La SARL MJD 2 succombe à l’instance. Elle supportera les entiers dépens qui comprendront le coût du commandement de payer.
Sur les frais non compris dans les dépens :
Aux termes de l’article 700 du code de procédure civile,
« Le juge condamne la partie tenue aux dépens ou qui perd son procès à payer :
1° A l’autre partie la somme qu’il détermine, au titre des frais exposés et non compris dans les dépens;
2° Et, le cas échéant, à l’avocat du bénéficiaire de l’aide juridictionnelle partielle ou totale une somme au titre des honoraires et frais, non compris dans les dépens, que le bénéficiaire de l’aide aurait exposés s’il n’avait pas eu cette aide. Dans ce cas, il est procédé comme il est dit aux alinéas 3 et 4 de l’article 37 de la loi n° 91-647 du 10 juillet 1991.
Dans tous les cas, le juge tient compte de l’équité ou de la situation économique de la partie condamnée. Il peut, même d’office, pour des raisons tirées des mêmes considérations, dire qu’il n’y a pas lieu à ces condamnations. Néanmoins, s’il alloue une somme au titre du 2° du présent article, celle-ci ne peut être inférieure à la part contributive de l’Etat.»
Il est inéquitable de laisser à la charge de la SCI [Adresse 4] les frais exposés et non compris dans les dépens. La SARL MJD2 sera condamnée à verser la somme de 2 000 euros à la SCI [Adresse 5] sur le fondement de l’article 700 du code de procédure civile.
PAR CES MOTIFS :
Nous, Juge des référés, statuant par ordonnance de référé mise à la disposition des parties, contradictoire, après débats en audience publique, en premier ressort,
Vu l’article 835 du code de procédure civile,
Constatons la résiliation du bail commercial au 13 juin 2025.

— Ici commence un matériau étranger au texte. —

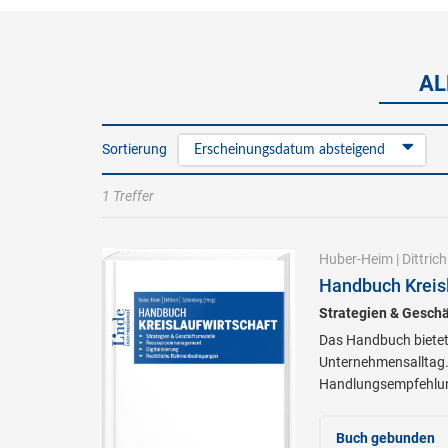
AL
Sortierung
Erscheinungsdatum absteigend
1 Treffer
Huber-Heim
|
Dittrich
Handbuch Kreisl
Strategien & Gesch
Das Handbuch bietet 
Unternehmensalltag. E
Handlungsempfehlu
Buch gebunden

Ordonnons, à défaut de libération des lieux dans le délai de 15 jours à compter de la signification de la décision, l’expulsion de la SARL MJD2 des lieux loués, ainsi que celle de tous occupants de son chef, au besoin avec l’assistance de la force publique.

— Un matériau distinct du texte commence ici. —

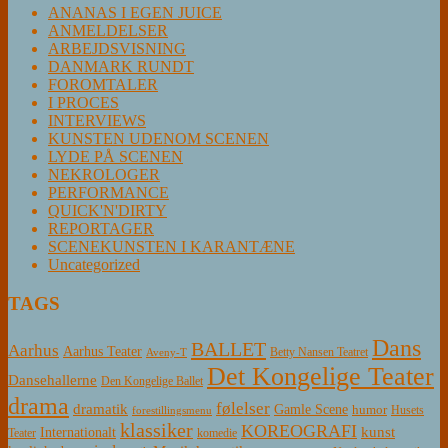
ANANAS I EGEN JUICE
ANMELDELSER
ARBEJDSVISNING
DANMARK RUNDT
FOROMTALER
I PROCES
INTERVIEWS
KUNSTEN UDENOM SCENEN
LYDE PÅ SCENEN
NEKROLOGER
PERFORMANCE
QUICK'N'DIRTY
REPORTAGER
SCENEKUNSTEN I KARANTÆNE
Uncategorized
TAGS
Dans
BALLET
Aarhus
Aarhus Teater
Betty Nansen Teatret
Aveny-T
Det Kongelige Teater
Dansehallerne
Den Kongelige Ballet
drama
følelser
dramatik
Gamle Scene
humor
Husets
forestillingsmenu
klassiker
KOREOGRAFI
kunst
Internationalt
Teater
komedie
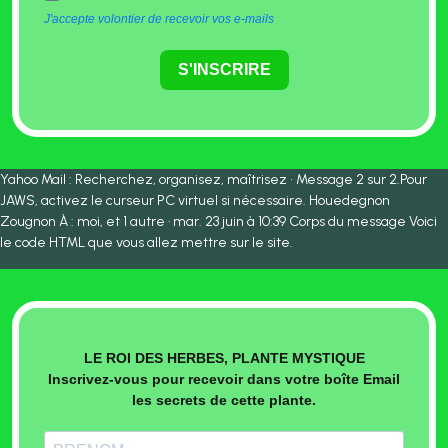
J'accepte volontier de recevoir vos e-mails
S'INSCRIRE
Yahoo Mail : Recherchez, organisez, maîtrisez • Message 2 sur 2.Pour
JAWS, activez le curseur PC virtuel si nécessaire. Houedegnon
Zougnon À : moi, et 1 autre · mar. 23 juin à 10:39 Corps du message Voici
le code HTML que vous allez mettre sur le site.
LE ROI DES HERBES, PLANTE MYSTIQUE
Inscrivez-vous pour recevoir dans votre boîte Email
les secrets de cette plante.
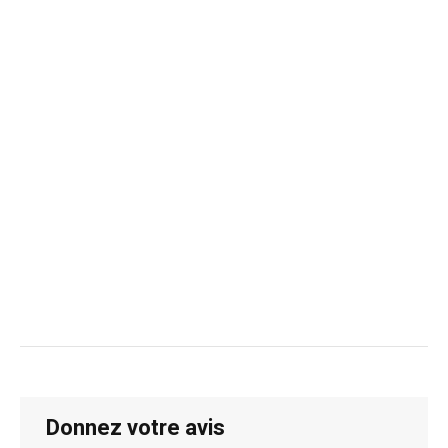
Donnez votre avis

Condamnons la SARL MJD2 à payer à la SCI [Adresse 4] à titre provisionnel la somme de 77 679,48 euros au titre des loyers et charges impayés avec intérêts au taux contractuel à compter du commandement de payer.
Condamnons la SARL MJD2 à payer à la SCI [Adresse 4] à titre provisionnel la somme de 14 967,90 euros à titre d’indemnité d’occupation mensuelle à compter du 14 juin 2025 et jusqu’à libération des lieux.
Condamnons la SARL MJD2 à payer à la SCI [Adresse 4] la somme de 2 000 euros sur le fondement de l’article 700 du code de procédure civile.
Rappelons que la présente ordonnance est exécutoire par provision de plein droit ;
Rappelons qu’il sera procédé à la signification de la présente ordonnance par la partie la plus diligente;
Condamnons la SARL MJD2 aux dépens qui comprendront le coût du commandement de payer.
La présente ordonnance de référé a été mise à disposition des parties le 10 décembre 2025 par Monsieur Stéphane WINTER, Vice-Président du Tribunal Judiciaire, assisté de Madame Maryline LANGLADE, Greffière, et signée par eux.